Just as the chaotic entourage is bursting in, shouting incoherent orders, someone will invariably sweep clean the nearest large flat table so they can lay this person down. And this is my favorite part – because in these scenes, that table is always covered in junk. Like, an absolutely ridiculous assortment of bottles, electronics, trash, ammunition, motorcycle parts, and animals will just get shoved unceremoniously onto the floor so they can use that table for the very important work of saving someone’s life from a deadly injury.

Yeah, you’ve seen that scene a thousand times, haven’t you? It’s a classic for a reason.

Anyway, here’s the relevance. Today’s analogy. The table is our normal, day-to-day life. It accumulates stuff we have to do – tasks and jobs and activities and responsibilities. They accumulate little by little, because we can always find a little corner or unused space to put it in. We can always stack a new object on an old one or shove a few things around. Sure, with each new object, the table becomes less and less usable. The objects become harder to find, the table groans under the weight. Some stuff rolls onto the floor and we can’t find it. Some stuff gets messy. But we like the stuff individually, so we always pile on a little more.

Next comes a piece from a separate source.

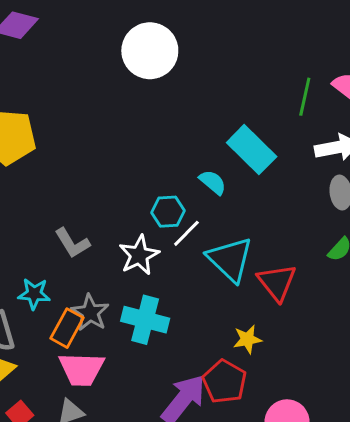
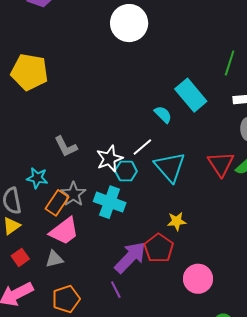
cyan hexagon: (168, 212) -> (126, 171), moved
red triangle: (277, 282) -> (221, 164), moved
pink trapezoid: (82, 369) -> (64, 231), turned -44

But when a man has been shot, you don’t spend time dithering about where you’re going to fit him! You don’t waste time trying to do more and more with progressively less table, you push that shit onto the floor! In an emergency, the thing to sacrifice isn’t ourselves. It’s everything else. You need to be operating at peak efficiency! When you’re in dire straights, don’t try to figure out how you can resolve the emergency and maintain everything else, killing yourself in the process. Throw it all on the floor, solve the emergency, and then pick it back up. You probably won’t even want to pick up 80% of it.

You’ll save a life and clean a table. Sometimes that’s a big win. Almost worth getting shot.